En cuanto a la versión cinematográfica de Tarkovski, no era de su agrado. Tenía claro que el cineasta ya venía con un bagaje personal, con una búsqueda propia y un alma “rusófila”, y que el solo hecho de llevar a la pantalla una historia “idealista, subjetiva y metafísica” lo metería en problemas con las autoridades soviéticas, como finalmente ocurrió. Lem era partidario —así está en el desenlace de su novela— de una indeclinable curiosidad científica de su personaje, y no de la nostalgia y el retorno a las raíces como fue la opción de Tarkovski. Menos todavía soportaba el rollo familiar en la casa de campo que el ruso introduce al principio de su película. Según Lem, en las discusiones sobre la esencia de la novela y su posible adaptación, él y el director discutieron como “dos caballos llevando la misma carga, pero a puntos diametralmente opuestos”. Diferentes y con similitudes, lo extraordinario es que ambas son obras maestras de la literatura y del cine. El océano que los distanciaba en cierta forma también los acercó.

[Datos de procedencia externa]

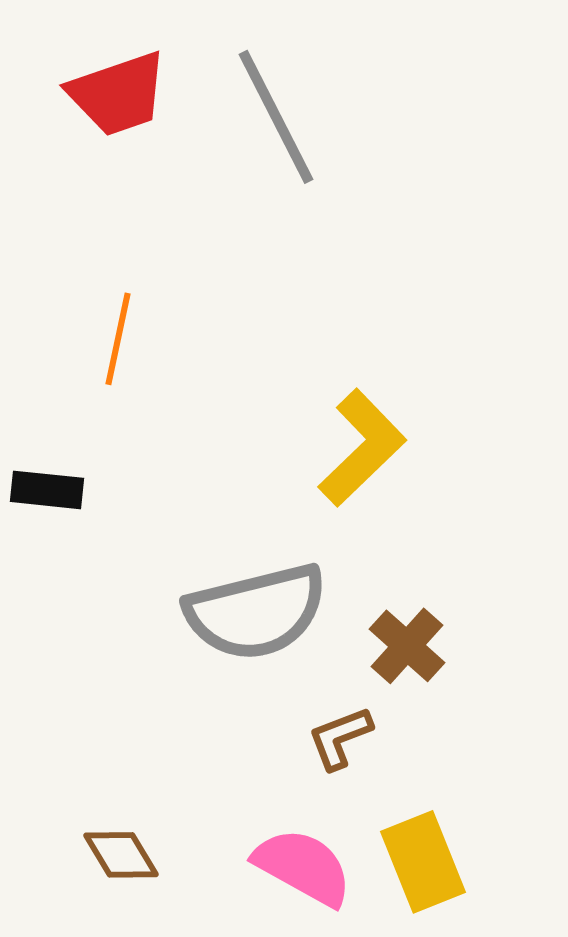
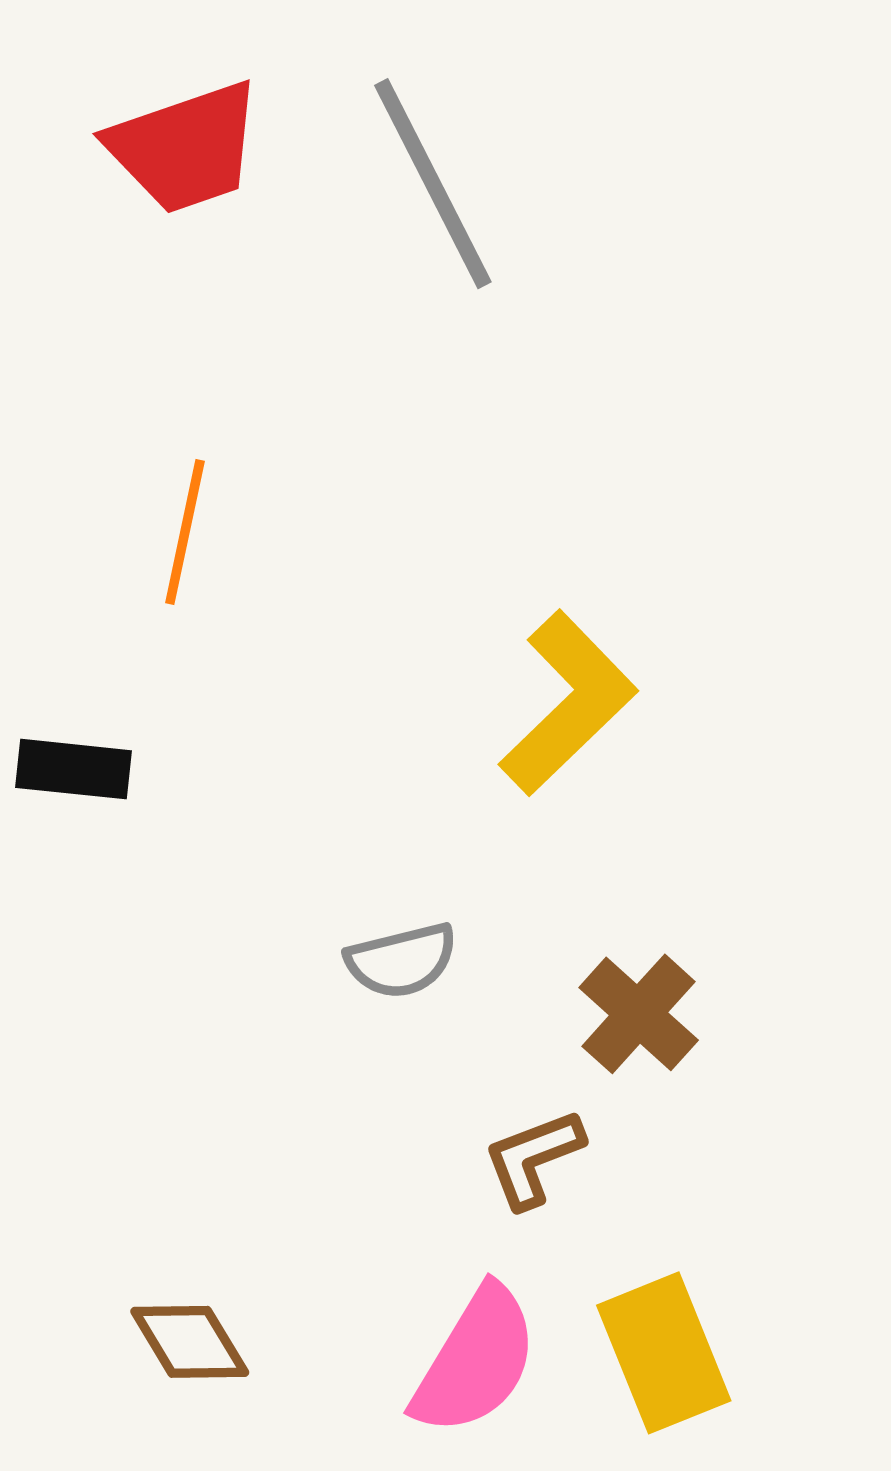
gray semicircle: (256, 612) -> (402, 961), size x0.5
pink semicircle: (303, 867) -> (475, 1361), turned 92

Solaris, la película de Andrei Tarkovski (1932-1986), se concluyó en 1972. Fue un proceso desgastante. Si bien había sido exitoso su primer largometraje La infancia de Iván (1962, León de Oro en Venecia), ya con el segundo, Andrei Rublev (1966), las autoridades comunistas le habían hecho la vida imposible. Y esta tercera obra tampoco se salvaría de las negativas, los ataques y las censuras de la productora Mosfilm y de otros organismos oficiales. La fotografía era de Vadim Yusov, hasta aquí colaborador habitual de Tarkovski (luego se pelearían), y la música —aparte del Preludio coral en fa menor de Bach— responsabilidad del gran Eduard Artemiev, que más adelante estaría en El espejo (1974) y luego en la imponente Stalker (1979). Hay que ver la minucia expresiva, la riqueza de la banda sonora, que hace un fino bordado alrededor de las imágenes y las dota de un cuerpo tridimensional. En Qubit se pueden ver copias impecables de todas sus películas, menos El sacrificio, que está en Mubi. Conocer a Tarkovski es un momento iniciático.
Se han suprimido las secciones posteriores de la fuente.